◆ **EXERCISE DETAILS**: Copy nothing from the entries below except the lines from the one containing "October 2022" through the one containing "indicates someone from", and copy those exactly.

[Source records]
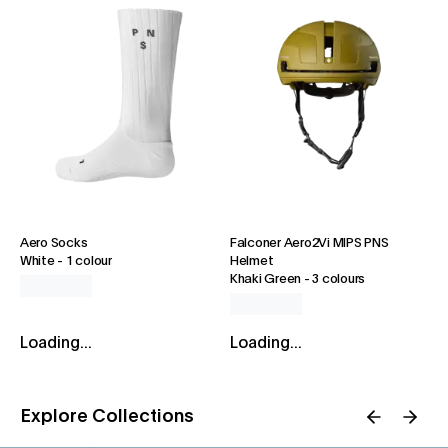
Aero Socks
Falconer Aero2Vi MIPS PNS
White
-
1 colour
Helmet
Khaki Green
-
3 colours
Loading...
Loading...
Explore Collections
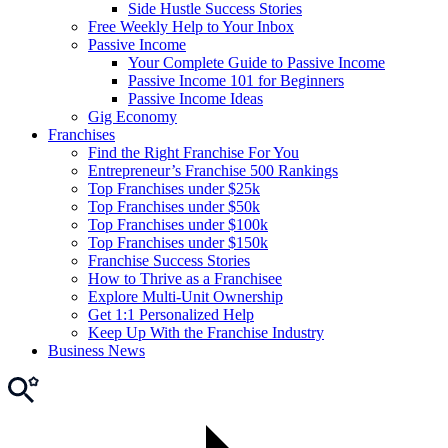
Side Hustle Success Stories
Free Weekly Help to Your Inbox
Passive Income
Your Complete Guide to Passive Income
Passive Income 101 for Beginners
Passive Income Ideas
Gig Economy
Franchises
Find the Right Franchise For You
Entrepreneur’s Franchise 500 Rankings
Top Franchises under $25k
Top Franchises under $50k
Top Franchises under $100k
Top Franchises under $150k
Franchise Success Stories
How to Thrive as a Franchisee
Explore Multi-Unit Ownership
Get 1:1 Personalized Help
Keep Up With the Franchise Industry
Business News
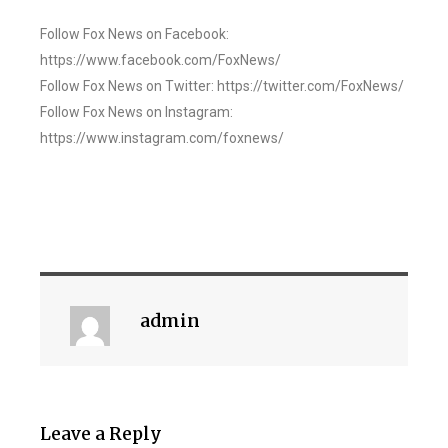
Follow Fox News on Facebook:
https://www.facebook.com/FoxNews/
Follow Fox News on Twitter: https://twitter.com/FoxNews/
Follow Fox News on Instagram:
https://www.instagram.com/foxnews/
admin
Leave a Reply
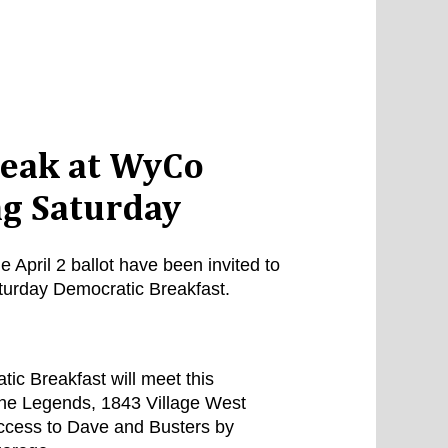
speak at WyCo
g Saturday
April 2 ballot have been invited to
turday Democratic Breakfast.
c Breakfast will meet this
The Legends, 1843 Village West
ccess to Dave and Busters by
* * *
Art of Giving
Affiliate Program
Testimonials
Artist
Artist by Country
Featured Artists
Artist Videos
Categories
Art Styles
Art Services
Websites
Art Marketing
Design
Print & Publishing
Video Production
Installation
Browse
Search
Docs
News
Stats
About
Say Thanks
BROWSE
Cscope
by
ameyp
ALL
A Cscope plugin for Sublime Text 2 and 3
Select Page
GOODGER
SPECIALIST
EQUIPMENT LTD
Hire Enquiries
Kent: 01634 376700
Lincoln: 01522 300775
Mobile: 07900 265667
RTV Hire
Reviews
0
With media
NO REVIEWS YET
--
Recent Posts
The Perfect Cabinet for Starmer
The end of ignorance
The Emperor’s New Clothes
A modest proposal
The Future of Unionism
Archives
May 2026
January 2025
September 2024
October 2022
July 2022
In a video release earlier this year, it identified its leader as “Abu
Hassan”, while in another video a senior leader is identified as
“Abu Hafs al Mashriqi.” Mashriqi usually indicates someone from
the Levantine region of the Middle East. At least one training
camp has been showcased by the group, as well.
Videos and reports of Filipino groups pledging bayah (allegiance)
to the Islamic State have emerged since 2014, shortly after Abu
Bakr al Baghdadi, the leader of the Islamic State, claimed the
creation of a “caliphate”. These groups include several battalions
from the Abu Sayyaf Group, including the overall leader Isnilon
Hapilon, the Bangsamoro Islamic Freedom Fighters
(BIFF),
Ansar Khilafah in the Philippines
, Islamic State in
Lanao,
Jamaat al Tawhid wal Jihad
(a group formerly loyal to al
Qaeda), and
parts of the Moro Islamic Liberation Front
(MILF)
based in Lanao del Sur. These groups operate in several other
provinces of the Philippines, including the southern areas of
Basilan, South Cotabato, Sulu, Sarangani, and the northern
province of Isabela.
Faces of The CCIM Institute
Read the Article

◆ **WRITTEN REPLY**:
October 2022
July 2022
In a video release earlier this year, it identified its leader as “Abu
Hassan”, while in another video a senior leader is identified as
“Abu Hafs al Mashriqi.” Mashriqi usually indicates someone from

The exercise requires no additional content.